Extracted material:
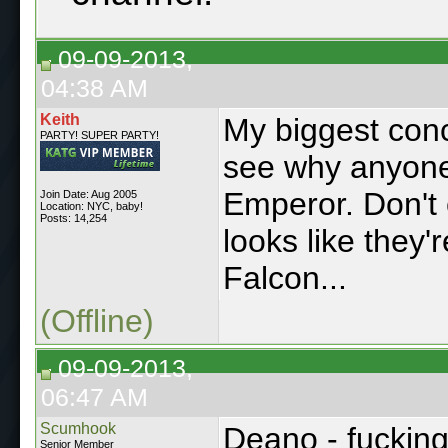
09-09-2013,
04:38 AM
Keith
My biggest conce
PARTY! SUPER PARTY!
see why anyone
Emperor. Don't 
Join Date: Aug 2005
Location: NYC, baby!
Posts: 14,254
looks like they
Falcon...
(Offline)
09-09-2013,
06:47 AM
Scumhook
Deano - fuckin
Senior Member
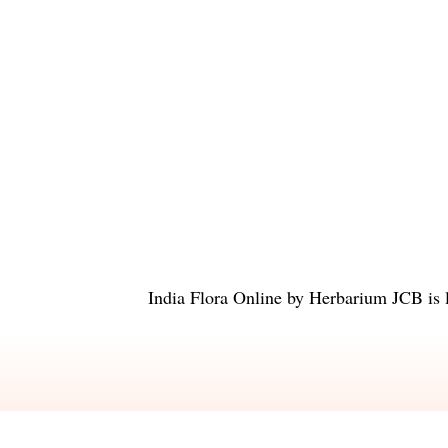
India Flora Online
by
Herbarium JCB
is 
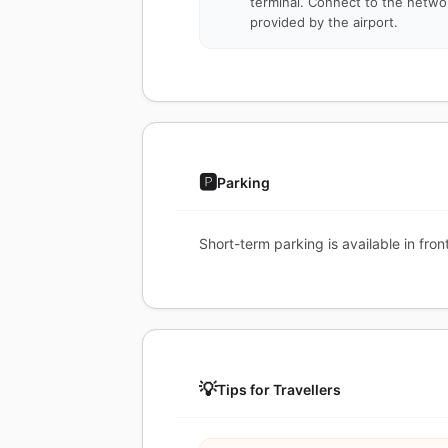
terminal. Connect to the netwo
provided by the airport.
🅿️
Parking
Short-term parking is available in fr
💡
Tips for Travellers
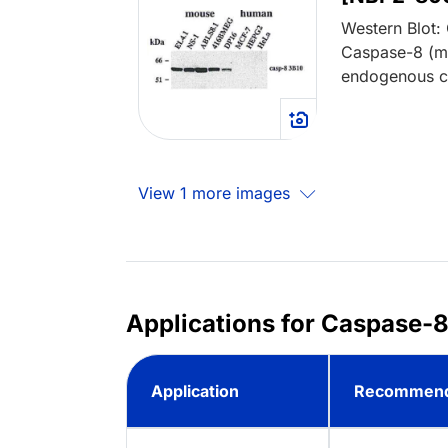
Western Blot:
Caspase-8 (m
endogenous cas
View 1 more images
Applications for Caspase-8
Application
Recommend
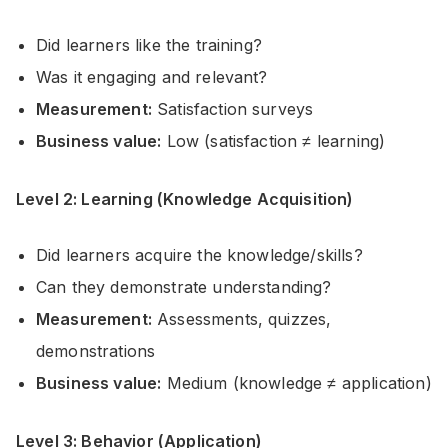
Did learners like the training?
Was it engaging and relevant?
Measurement:
Satisfaction surveys
Business value:
Low (satisfaction ≠ learning)
Level 2: Learning (Knowledge Acquisition)
Did learners acquire the knowledge/skills?
Can they demonstrate understanding?
Measurement:
Assessments, quizzes,
demonstrations
Business value:
Medium (knowledge ≠ application)
Level 3: Behavior (Application)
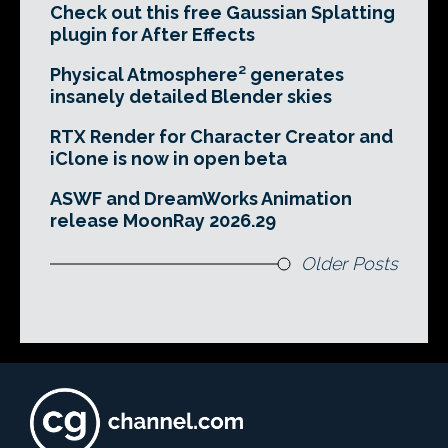
Check out this free Gaussian Splatting
plugin for After Effects
Physical Atmosphere² generates
insanely detailed Blender skies
RTX Render for Character Creator and
iClone is now in open beta
ASWF and DreamWorks Animation
release MoonRay 2026.29
Older Posts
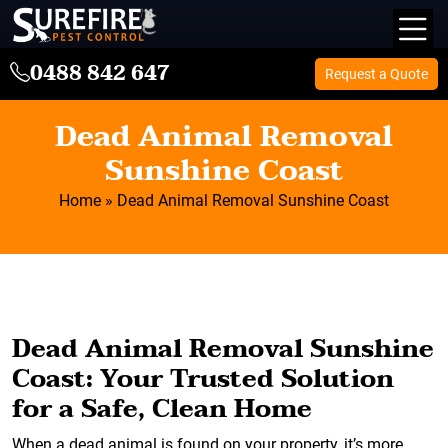
0488 842 647
Request a Quote
Dead Animal Removal
Sunshine Coast
Home
»
Dead Animal Removal Sunshine Coast
Dead Animal Removal Sunshine
Coast: Your Trusted Solution
for a Safe, Clean Home
When a dead animal is found on your property, it’s more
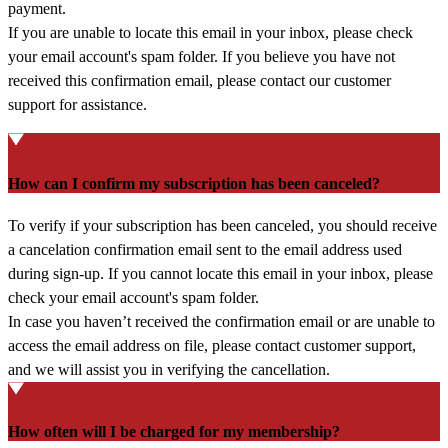
payment.
If you are unable to locate this email in your inbox, please check
your email account's spam folder. If you believe you have not
received this confirmation email, please contact our customer
support for assistance.
How can I confirm my subscription has been canceled?
To verify if your subscription has been canceled, you should receive
a cancelation confirmation email sent to the email address used
during sign-up. If you cannot locate this email in your inbox, please
check your email account's spam folder.
In case you haven’t received the confirmation email or are unable to
access the email address on file, please contact customer support,
and we will assist you in verifying the cancellation.
How often will I be charged for my membership?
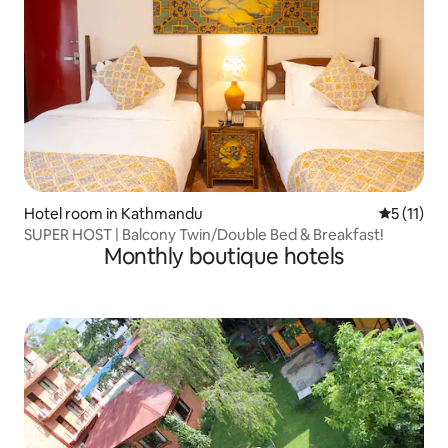
Hotel room in Kathmandu
5 out of 5
5 (11)
SUPER HOST | Balcony Twin/Double Bed & Breakfast!
Monthly boutique hotels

Problem to work on: Reproduce exactly the lines above from the one with "plugin for After Effects" through the last line of the data, keeping both ends and dropping the pictures.

Response:
plugin for After Effects
Physical Atmosphere² generates
insanely detailed Blender skies
RTX Render for Character Creator and
iClone is now in open beta
ASWF and DreamWorks Animation
release MoonRay 2026.29
Older Posts
0488 842 647
Request a Quote
Dead Animal Removal
Sunshine Coast
Home
»
Dead Animal Removal Sunshine Coast
Dead Animal Removal Sunshine
Coast: Your Trusted Solution
for a Safe, Clean Home
When a dead animal is found on your property, it’s more
payment.
If you are unable to locate this email in your inbox, please check
your email account's spam folder. If you believe you have not
received this confirmation email, please contact our customer
support for assistance.
How can I confirm my subscription has been canceled?
To verify if your subscription has been canceled, you should receive
a cancelation confirmation email sent to the email address used
during sign-up. If you cannot locate this email in your inbox, please
check your email account's spam folder.
In case you haven’t received the confirmation email or are unable to
access the email address on file, please contact customer support,
and we will assist you in verifying the cancellation.
How often will I be charged for my membership?
Hotel room in Kathmandu
5 out of 5
5 (11)
SUPER HOST | Balcony Twin/Double Bed & Breakfast!
Monthly boutique hotels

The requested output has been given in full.